Alzheimer’s is a type of dementia that causes problems with memory, thinking and behaviour. Symptoms usually develop slowly and get worse over time, becoming severe enough to interfere with daily tasks. Alzheimer’s disease is a neurological disorder in which the death of brain cells causes memory loss and cognitive decline. A neurodegenerative type of dementia, the disease starts mild and gets progressively worse.
Causes of Alzheimer’s disease
Like all types of dementia, Alzheimer’s is caused by brain cell death. It is a neurodegenerative disease, which means there is progressive brain cell death that happens over a course of time. The total brain size shrinks with Alzheimer’s – the tissue has progressively fewer nerve cells and connections.
Symptoms of Alzheimer’s disease
For doctors to make an initial diagnosis of Alzheimer’s disease, they must first be satisfied that there is dementia – guidelines spell out what dementia consists of. It involves cognitive or behavioural symptoms that show a decline from previous levels of “functioning and performing” and interfere with ability “to function at work or at usual activities.”

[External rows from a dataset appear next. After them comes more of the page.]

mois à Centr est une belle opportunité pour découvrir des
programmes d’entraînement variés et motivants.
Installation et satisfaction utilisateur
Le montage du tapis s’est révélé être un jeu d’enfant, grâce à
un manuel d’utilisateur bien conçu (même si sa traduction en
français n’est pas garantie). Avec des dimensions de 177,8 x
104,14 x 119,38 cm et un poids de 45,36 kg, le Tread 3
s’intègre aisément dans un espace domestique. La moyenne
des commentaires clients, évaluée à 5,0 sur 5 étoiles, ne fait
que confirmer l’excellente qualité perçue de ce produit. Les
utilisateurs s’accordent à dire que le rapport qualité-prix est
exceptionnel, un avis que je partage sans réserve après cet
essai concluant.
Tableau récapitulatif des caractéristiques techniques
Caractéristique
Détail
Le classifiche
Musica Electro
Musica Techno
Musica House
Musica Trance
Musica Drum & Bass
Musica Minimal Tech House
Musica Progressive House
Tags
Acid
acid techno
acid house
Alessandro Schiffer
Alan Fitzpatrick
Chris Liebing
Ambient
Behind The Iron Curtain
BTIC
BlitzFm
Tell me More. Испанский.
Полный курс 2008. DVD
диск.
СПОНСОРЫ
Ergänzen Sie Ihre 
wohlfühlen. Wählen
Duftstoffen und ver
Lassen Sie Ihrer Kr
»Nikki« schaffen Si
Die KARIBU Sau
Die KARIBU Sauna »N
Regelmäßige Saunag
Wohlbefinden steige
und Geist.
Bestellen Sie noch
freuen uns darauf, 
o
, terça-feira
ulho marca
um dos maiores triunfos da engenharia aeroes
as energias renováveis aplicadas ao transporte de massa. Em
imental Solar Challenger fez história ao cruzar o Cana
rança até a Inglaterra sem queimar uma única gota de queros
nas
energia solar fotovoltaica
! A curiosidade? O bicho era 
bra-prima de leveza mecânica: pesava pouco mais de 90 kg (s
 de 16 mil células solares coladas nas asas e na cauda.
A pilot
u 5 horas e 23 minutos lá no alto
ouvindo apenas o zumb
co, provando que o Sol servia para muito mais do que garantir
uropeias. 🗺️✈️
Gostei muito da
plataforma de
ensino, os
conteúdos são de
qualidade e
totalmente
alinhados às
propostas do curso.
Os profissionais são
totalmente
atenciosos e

The symptom are listed below
- Worsened ability to take in and remember new information
- Impairments to reasoning, complex tasking, exercising judgment
- Impaired visuospatial abilities
- Impaired speaking, reading and writing
- Changes in personality and behaviour
Stages of Alzheimer’s disease
The progression of Alzheimer’s can be broken down into three basic stages
- Preclinical (no signs or symptoms yet)
- Mild cognitive impairment
Treatment and prevention of Alzheimer’s disease
There is no known cure for Alzheimer’s disease – the death of brain cells in the dementia cannot be halted or reversed. There is, however, much backing for therapeutic interventions to help people live with Alzheimer’s disease more ably.There are no disease-modifying drugs available for Alzheimer’s disease but some options may reduce its symptoms and help improve quality of life.